In both Franek and Turner, the discriminatory statements were uttered by the entity's owner, the party that the plaintiffs sought to hold liable, and the comments were unretracted. Here, plaintiff seeks to hold the school district liable for a single incident of an unauthorized comment by a low-level employee in violation of the district's anti-harassment policy, as to which prompt remedial action was taken. Thus, the legal analysis differs from that undertaken in Franek and Turner.

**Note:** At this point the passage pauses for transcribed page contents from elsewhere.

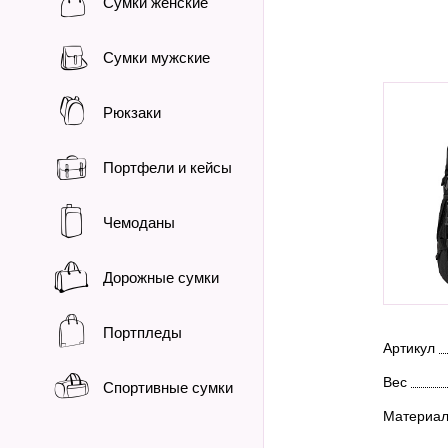
Сумки женские
Сумки мужские
Рюкзаки
Портфели и кейсы
Чемоданы
Дорожные сумки
Портпледы
Артикул
Вес
Спортивные сумки
Материа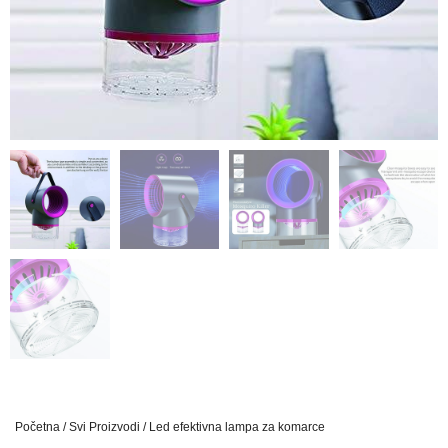
Početna
/
Svi Proizvodi
/ Led efektivna lampa za komarce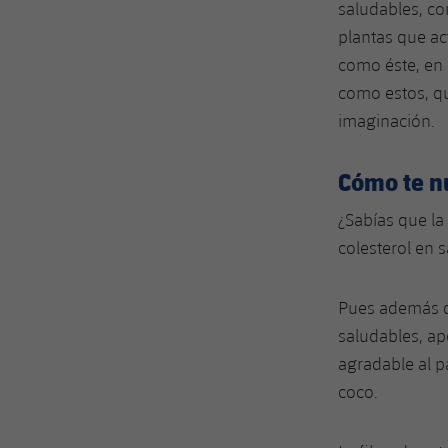
saludables, co
plantas que a
como éste, en 
como estos, q
imaginación.
Cómo te nu
¿Sabías que la
colesterol en 
Pues además de
saludables, ap
agradable al p
coco.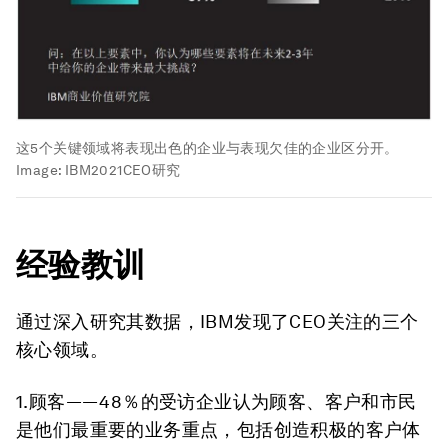
这5个关键领域将表现出色的企业与表现欠佳的企业区分开。
Image:
IBM2021CEO研究
经验教训
通过深入研究其数据，IBM发现了CEO关注的三个
核心领域。
1.顾客——48％的受访企业认为顾客、客户和市民
是他们最重要的业务重点，包括创造积极的客户体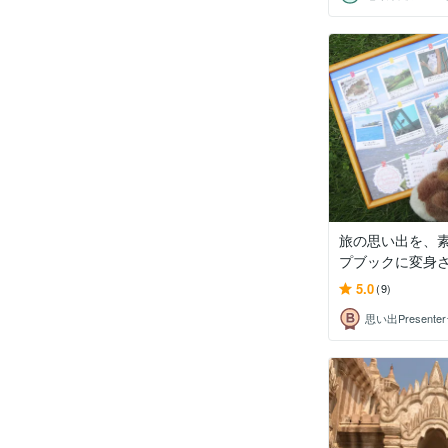
旅の思い出を、
プブックに変身
5.0
(9)
思い出Presente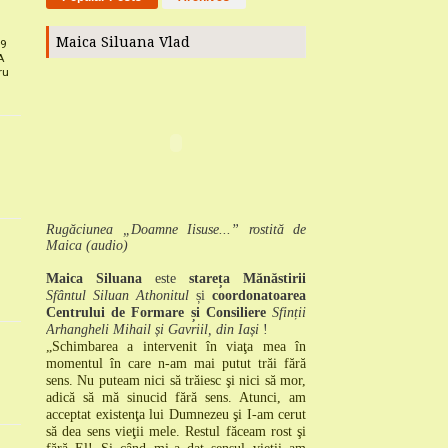
Maica Siluana Vlad
29
A
ru
Rugăciunea „Doamne Iisuse...” rostită de
Maica (audio)
Maica Siluana
este
stareța Mănăstirii
Sfântul Siluan Athonitul
și
coordonatoarea
Centrului de Formare și Consiliere
Sfinții
Arhangheli Mihail și Gavriil, din Iași
!
„Schimbarea a intervenit în viaţa mea în
momentul în care n-am mai putut trăi fără
sens.
Nu puteam nici să trăiesc şi nici să mor,
adică să mă sinucid fără sens.
Atunci, am
acceptat existenţa lui Dumnezeu şi I-am cerut
să dea sens vieţii mele.
Restul făceam rost şi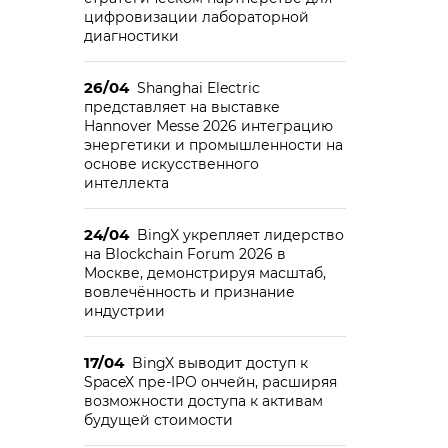
цифровизации лабораторной
диагностики
26/04
Shanghai Electric
представляет на выставке
Hannover Messe 2026 интеграцию
энергетики и промышленности на
основе искусственного
интеллекта
24/04
BingX укрепляет лидерство
на Blockchain Forum 2026 в
Москве, демонстрируя масштаб,
вовлечённость и признание
индустрии
17/04
BingX выводит доступ к
SpaceX пре-IPO ончейн, расширяя
возможности доступа к активам
будущей стоимости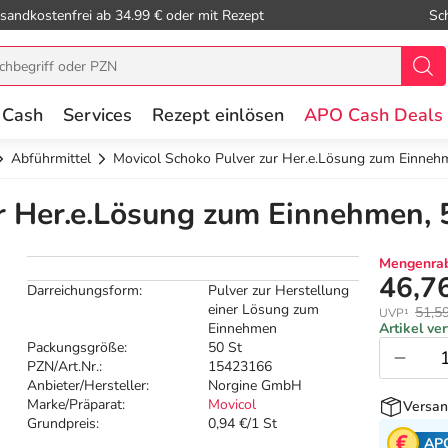
sandkostenfrei ab 34.99 € oder mit Rezept
Sc
 Cash
Services
Rezept einlösen
APO Cash Deals
Abführmittel
Movicol Schoko Pulver zur Her.e.Lösung zum Einneh
r Her.e.Lösung zum Einnehmen, 
Mengenrab
46,7
Darreichungsform:
Pulver zur Herstellung
einer Lösung zum
51,5
UVP¹
Einnehmen
Artikel ve
Packungsgröße:
50 St
PZN/Art.Nr.:
15423166
Anbieter/Hersteller:
Norgine GmbH
Marke/Präparat:
Movicol
Versan
Grundpreis:
0,94 €/1 St
AP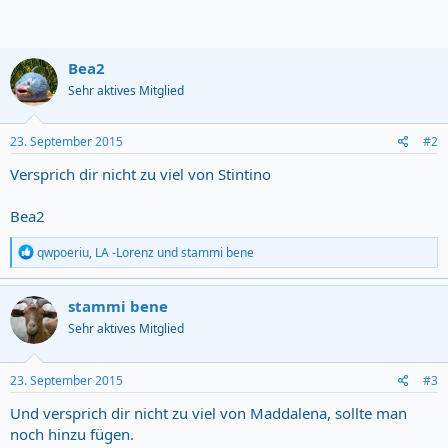
Bea2
Sehr aktives Mitglied
23. September 2015
#2
Versprich dir nicht zu viel von Stintino
Bea2
R
qwpoeriu
,
LA -Lorenz
und
stammi bene
e
a
c
stammi bene
t
Sehr aktives Mitglied
i
o
n
s
23. September 2015
#3
:
Und versprich dir nicht zu viel von Maddalena, sollte man
noch hinzu fügen.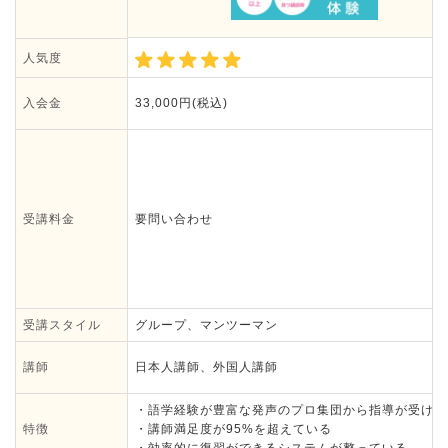
人気度
入会金
33,000円(税込)
受講料金
要問い合わせ
受講スタイル
グループ、マンツーマン
講師
日本人講師、外国人講師
・語学経験が豊富な発声のプロ集団から指導が受けら
特徴
・講師満足度が95%を超えている
・効率的に復習ができるシステムが整っている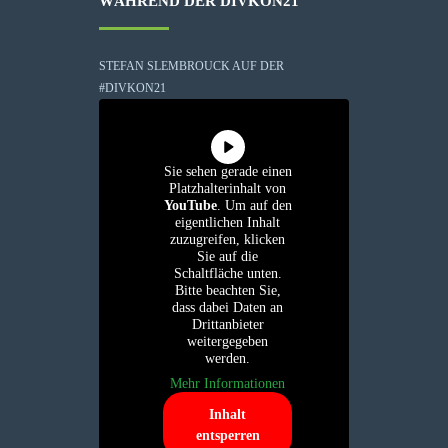
WÄHREND DER DIVKON21
STEFAN SLEMBROUCK AUF DER
#DIVKON21
Sie sehen gerade einen
Platzhalterinhalt von
YouTube
. Um auf den
eigentlichen Inhalt
zuzugreifen, klicken
Sie auf die
Schaltfläche unten.
Bitte beachten Sie,
dass dabei Daten an
Drittanbieter
weitergegeben
werden.
Mehr Informationen
Inhalt
entsperren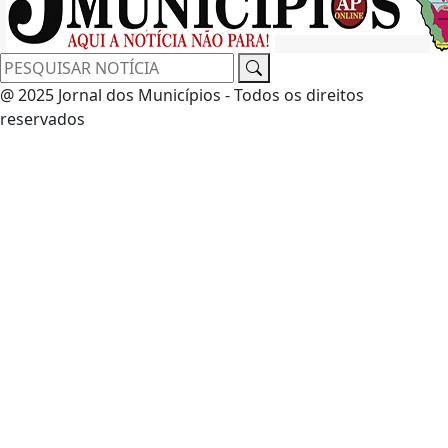
@ 2025 Jornal dos Municípios - Todos os direitos
reservados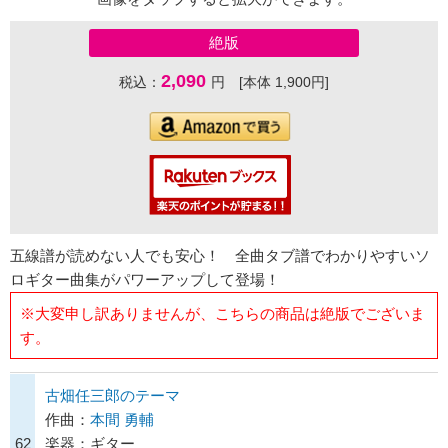
絶版
2,090
税込：
円 [本体 1,900円]
五線譜が読めない人でも安心！ 全曲タブ譜でわかりやすいソ
ロギター曲集がパワーアップして登場！
※大変申し訳ありませんが、こちらの商品は絶版でございま
す。
古畑任三郎のテーマ
作曲：
本間 勇輔
62
楽器：ギター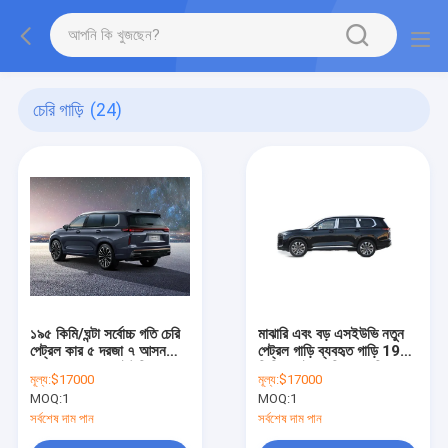
চেরি গাড়ি
(24)
১৯৫ কিমি/ঘন্টা সর্বোচ্চ গতি চেরি
মাঝারি এবং বড় এসইউভি নতুন
পেট্রল কার ৫ দরজা ৭ আসন
পেট্রল গাড়ি ব্যবহৃত গাড়ি 195
EXEED VX এসইউভি
কিমি / এইচ চেরি এক্সড ভিএক্স
মূল্য:
$17000
মূল্য:
$17000
এসইউভি
MOQ:
1
MOQ:
1
সর্বশেষ দাম পান
সর্বশেষ দাম পান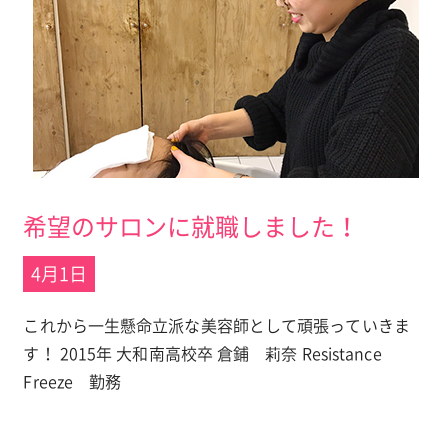
希望のサロンに就職しました！
4月1日
これから一生懸命立派な美容師として頑張っていきま
す！ 2015年 大和南高校卒 倉鋪 莉奈 Resistance
Freeze 勤務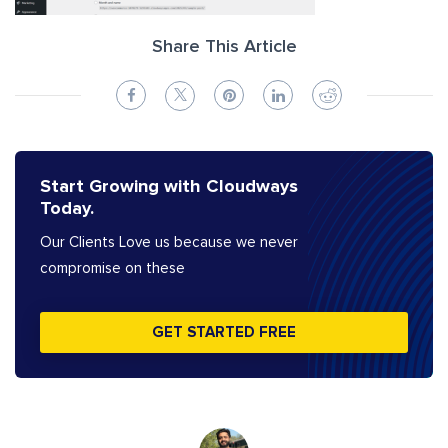
Share This Article
Start Growing with Cloudways
Today.
Our Clients Love us because we never
compromise on these
GET STARTED FREE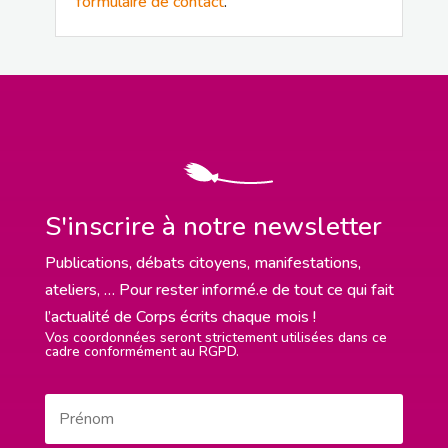
formulaire de contact
.
S'inscrire à notre newsletter
Publications, débats citoyens, manifestations,
ateliers, … Pour rester informé.e de tout ce qui fait
l’actualité de Corps écrits chaque mois !
Vos coordonnées seront strictement utilisées dans ce
cadre conformément au RGPD.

Here, there is no competent evidence Blazo had previously uttered racially disparaging comments or exhibited racially discriminatory conduct. Defendant had no actual or constructive notice Blazo would engage in such behavior, which was outside the scope of his employment. Nor is there any evidence defendant supported or ignored any prior discriminatory conduct by Blazo. Also absent is any evidence defendant acted with an actual or apparent design to discourage plaintiff from attending the school. Instead, defendant investigated the incident, meted out significant disciplinary action, and required Blazo to undergo training.

We find no basis for liability on defendant's part. We decline to read N.J.S.A. 10:5-12(f)(1) as imposing strict or vicarious liability on an employer for a single incident of an unauthorized comment by its employee, which violates the employer's anti-harassment policy, where there is no actual or constructive notice that the employee has exhibited discriminatory conduct in the past, and the comment did not relate to the plaintiff's present or future use of school facilities. Accordingly, summary judgment dismissing the complaint was appropriate.

Affirmed. I hereby certify that the foregoing is a true copy of the original on file in my office.